Go to the line with "Kontakt / Datenschutz" in the entries below and write out every line from there through the line with "proteção às mulheres vítimas de violência", exactly and without pictures.
▶
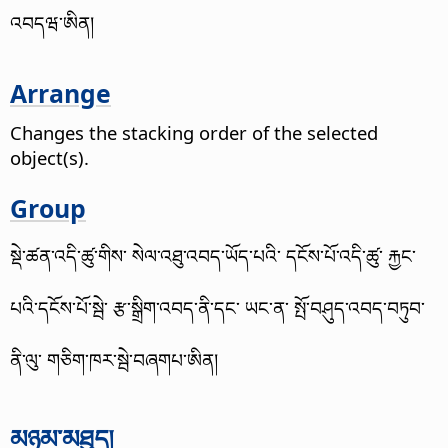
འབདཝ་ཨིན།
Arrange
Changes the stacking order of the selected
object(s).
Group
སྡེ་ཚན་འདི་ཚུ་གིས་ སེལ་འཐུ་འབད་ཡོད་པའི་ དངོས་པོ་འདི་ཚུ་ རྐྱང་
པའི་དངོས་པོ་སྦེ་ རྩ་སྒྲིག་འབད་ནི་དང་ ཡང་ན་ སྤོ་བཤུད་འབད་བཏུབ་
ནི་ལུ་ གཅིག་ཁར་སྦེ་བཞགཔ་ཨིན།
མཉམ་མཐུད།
◀
▶
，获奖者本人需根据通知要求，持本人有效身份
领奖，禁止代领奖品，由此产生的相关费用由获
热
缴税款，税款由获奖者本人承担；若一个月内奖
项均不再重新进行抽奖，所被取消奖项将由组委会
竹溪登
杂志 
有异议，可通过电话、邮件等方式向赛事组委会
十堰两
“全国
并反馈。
◀
▶
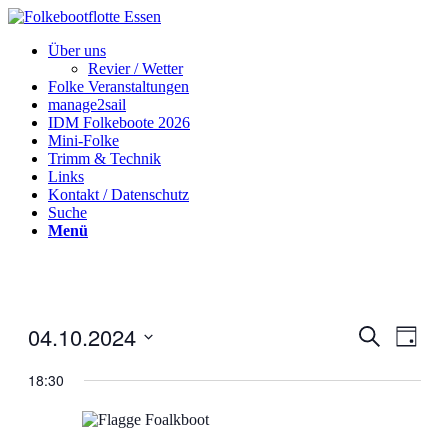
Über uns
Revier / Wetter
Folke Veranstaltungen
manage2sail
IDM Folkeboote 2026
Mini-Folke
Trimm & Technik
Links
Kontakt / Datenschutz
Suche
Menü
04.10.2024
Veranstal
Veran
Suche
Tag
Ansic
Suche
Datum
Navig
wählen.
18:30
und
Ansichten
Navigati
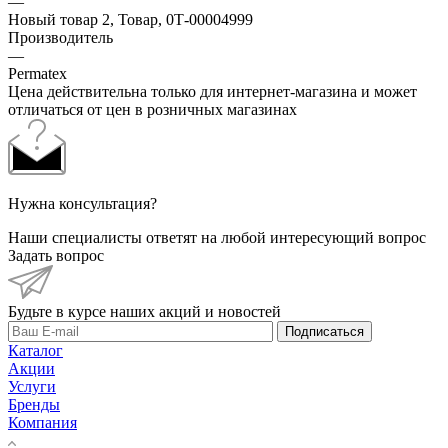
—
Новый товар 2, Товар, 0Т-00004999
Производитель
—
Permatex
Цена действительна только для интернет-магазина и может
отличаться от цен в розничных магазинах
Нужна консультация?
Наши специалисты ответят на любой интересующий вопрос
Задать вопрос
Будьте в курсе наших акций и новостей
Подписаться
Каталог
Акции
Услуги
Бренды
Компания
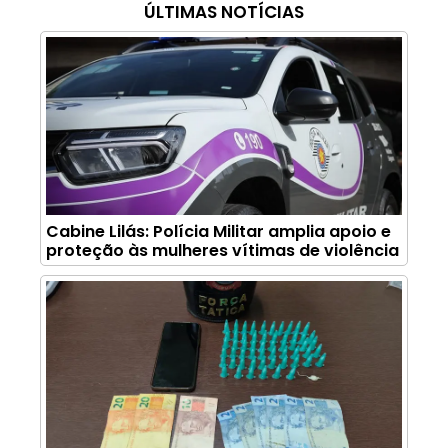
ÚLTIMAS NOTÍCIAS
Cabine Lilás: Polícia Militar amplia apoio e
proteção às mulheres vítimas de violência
◀
OUTPUT -
Kontakt / Datenschutz
Suche
Menü
04.10.2024
Veranstal
Veran
Suche
Tag
Ansic
Suche
Datum
Navig
wählen.
18:30
und
Ansichten
Navigati
—
Новый товар 2, Товар, 0Т-00004999
Производитель
—
Permatex
Цена действительна только для интернет-магазина и может
отличаться от цен в розничных магазинах
Нужна консультация?
Наши специалисты ответят на любой интересующий вопрос
Задать вопрос
Будьте в курсе наших акций и новостей
Подписаться
Каталог
Акции
Услуги
Бренды
Компания
ÚLTIMAS NOTÍCIAS
Cabine Lilás: Polícia Militar amplia apoio e
proteção às mulheres vítimas de violência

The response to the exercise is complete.